The stopping criteria can be chosen in many ways. A simple solution is to have a lower threshold on the size of the dataset, and another is to threshold the maximum depth of the tree. A more complicated stopping criteria could look at how much information we would get out of the split, or how homogeneous the dataset is.

Information theory

The theory of decision trees uses information theory in order to formalize what it means to maximize the homogeneity, which is needed when selecting optimal splits of the dataset. These are often based on the notion of entropy (H), which measures the amount of randomness in a random variable.

H(X) = -\sum_{j}p_j log_2(p_j)

In the following graph, we show the entropy for a coin flip depending on how it is weighted.

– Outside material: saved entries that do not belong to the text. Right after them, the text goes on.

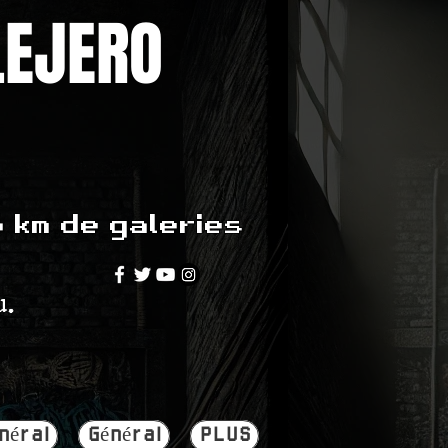
LEJERO
5 km de galeries
u.
néral
Général
PLUS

If it always or never gives heads we don't have any entropy, as there is no randomness. It is maximized when there is an equal probability for heads and tails, as is then as hard as possible to guess what will happen.

entropy

Using entropy we can define information gain (G) as the amount of information gained about one random variable by observing another random variable. For decision trees, this can be viewed as the decrease in entropy between the parent node and the weighted average of the child nodes for a split on a certain feature. So to select a good split we can maximize this. Here F is one of the features and v one of its possible values.

G(X, F) = H(X) - \sum_v\frac{|X_v|}{|X|}H(X_v), \hspace{2em} X_v = \{x \in X~|~x[f] = v\}

If we don't want to create a child for each possible value of the feature we can combine some $X_v$ by taking the union of the sets and summing over those unions. Or if we have a continuous variable we can only create two children and have $X_v$ be the samples in each of them, but then you have to find where to split which can be expensive.

Overfitting

Classical decision tree algorithms are very prone to overfitting, as they can continue building the tree until it is completely pure. A simple solution is to not make it completely pure, like the stopping criteria in our pseudo code. However, here we will look closely at two more interesting methods, namely pruning and random forests.

Pruning

Pruning is when we remove leaves (bottommost nodes) in the tree to make it smaller and reduce overfitting. The simplest way is to iterate over all twigs (nodes whose children are all leaves) and remove those who don't contribute that much information gain.

Another approach could be to split the data set into training and validation and use the validation for pruning only. Then we can use the tree to classify the validation set and prune the twigs which misclassify the most.

There are other ways to prune we won't go into, such as minimizing computational complexity or randomized pruning of entire subtrees.

Random Forest

Here we train several decision trees, and during classification combine their votes (eg. take the weighted average). To not have them all be identical (just as using one) they must train on different training data sets. The following methods and image are from a lecture in the Applied Machine Learning course I took at LTH, given by Elin Anna Topp.

One way is to use so-called bootstrap replication, as shown below. Here the idea is to, for each tree, sample (with replacement) a number of points from the training data and use them for training. As the sampling is different for each tree they should hopefully not be overfitted in the same ways.

bootstrap replication

Another similar idea is bagging (bootstrap aggregating) which trains a number of classifiers as above, but then estimates all of their performances on the original data after training. Those performance scores can for example be used as weights when voting on classifications.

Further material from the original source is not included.